There were also signs of instability in length. 36 rewrites became more than 10% longer, often by adding filler. 17 became more than 10% shorter, which sometimes meant losing useful specifics. One rewrite even ended mid-sentence. That is not just a detector problem. That is a readability problem.

Bar chart counting rewrite issues such as lost list markers, heading problems, and word-count changes

The issue counts overlap, but they show a consistent pattern: the rewrite process did not simply change wording. It often changed structure too.

Some of the roughest rewrites also sounded less natural than the originals. One opening line turned into the awkward phrase “Graphics that are visual images or visible effects,” which reads more like a broken definition than a clean introduction. That matters for students because a rewrite tool is supposed to make text smoother, not stranger.

Also Read: Can Turnitin Detect Phrasly AI?

Structured Writing Was More Fragile

List-style and how-to articles were especially vulnerable. When the original sample used bullets or numbered structure, the average human score fell to 5.7%. For samples without that kind of structure, the average was 11.1%. That is still not strong, but it is almost double.

Bar chart comparing scores for plain text, list-based text, and rewrites with visible formatting damage

Pieces with lists and numbered sections scored worse on average, and rewrites with visible formatting damage were almost guaranteed to fail.

Even more revealing, the samples with visible formatting damage were almost dead on arrival. Their average human score was basically zero. That suggests the detector was not only reacting to wording. It may also have been reacting to the messy way some rewrites handled structure.

Longer Rewrites Did Not Rescue the Score

Some students assume that if a humanizer expands the text, adds extra words, or changes enough phrasing, the detector will relax. The data did not support that idea. The chart below is a scatter plot, which simply means each dot is one sample. It compares how much the rewrite changed the length with the final human score.

Scatter plot comparing word-count change and final human score

Making a rewrite longer did not reliably produce a higher human score. Many longer rewrites still scored near zero.

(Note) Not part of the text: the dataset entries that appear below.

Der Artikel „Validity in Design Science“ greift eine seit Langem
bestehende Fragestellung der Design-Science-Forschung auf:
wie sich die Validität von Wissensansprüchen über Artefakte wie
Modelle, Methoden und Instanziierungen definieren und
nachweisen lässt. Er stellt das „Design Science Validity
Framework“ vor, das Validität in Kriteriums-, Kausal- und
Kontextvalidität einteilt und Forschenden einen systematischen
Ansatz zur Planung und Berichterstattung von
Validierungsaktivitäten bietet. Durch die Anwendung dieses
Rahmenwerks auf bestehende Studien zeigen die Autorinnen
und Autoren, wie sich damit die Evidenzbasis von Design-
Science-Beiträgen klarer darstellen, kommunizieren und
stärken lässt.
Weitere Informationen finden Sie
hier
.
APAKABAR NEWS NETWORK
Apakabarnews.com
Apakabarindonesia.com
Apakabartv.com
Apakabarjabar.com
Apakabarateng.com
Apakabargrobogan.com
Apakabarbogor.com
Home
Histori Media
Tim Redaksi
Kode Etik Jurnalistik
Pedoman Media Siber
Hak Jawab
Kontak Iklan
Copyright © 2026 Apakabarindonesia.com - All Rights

The dots are all over the place. Some rewrites got much longer and still scored near zero. Others got shorter and still failed. In other words, more words did not automatically mean more human-looking text. That is useful to know because it weakens one of the most common assumptions behind rewrite tools.

What the Raw Scans Looked Like

The screenshots below show the kind of outcomes that kept appearing during testing. Several rewrites were still flagged by Originality.ai with very high AI confidence. These are the raw detector views; the charts above simply converted those AI-heavy results into a human-score scale so the comparison was easier to understand.

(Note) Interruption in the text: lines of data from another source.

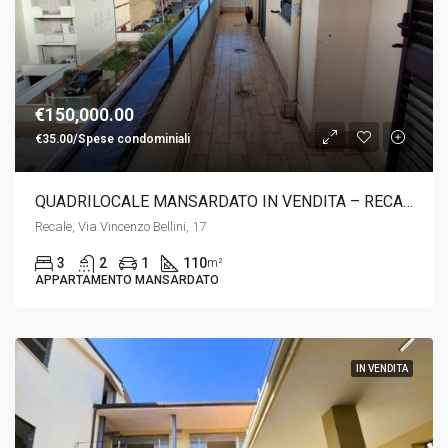
€150,000.00
€35.00/Spese condominiali
QUADRILOCALE MANSARDATO IN VENDITA – RECALE – ZONA STAZIONE
Recale, Via Vincenzo Bellini, 17
3
2
1
110
m²
APPARTAMENTO MANSARDATO
IN VENDITA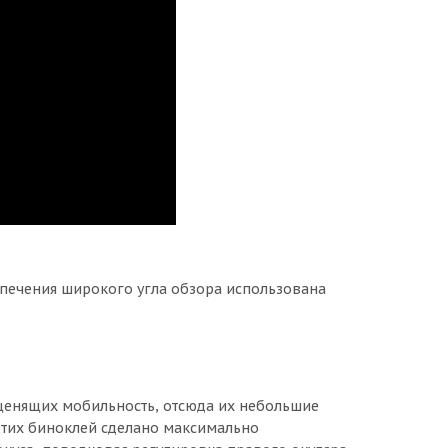
спечения широкого угла обзора использована
ценящих мобильность, отсюда их небольшие
этих биноклей сделано максимально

Originality.ai scan example for a Phrasly rewrite

Originality.ai scan example 1

Originality.ai scan example 2

Originality.ai scan example 3

Originality.ai scan example 4

Originality.ai scan example 5

The Final Takeaway

Based on this 100-sample test, Phrasly was not an effective or reliable way to get past Originality.ai. The average human score stayed low, the middle result was 0%, and only a small minority of rewrites reached strong human-looking scores.

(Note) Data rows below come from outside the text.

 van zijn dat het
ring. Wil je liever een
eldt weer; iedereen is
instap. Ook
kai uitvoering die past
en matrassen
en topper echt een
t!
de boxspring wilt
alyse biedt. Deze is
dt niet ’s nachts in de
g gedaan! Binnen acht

Just as important, the rewrite process often came with side effects: flattened lists, weaker headings, changed pacing, extra filler, occasional loss of detail, and even the odd broken ending. For students, that is the real lesson. A tool that promises to make text look safer can also make the writing look worse. And when both the score and the structure suffer, the shortcut stops looking like a shortcut at all.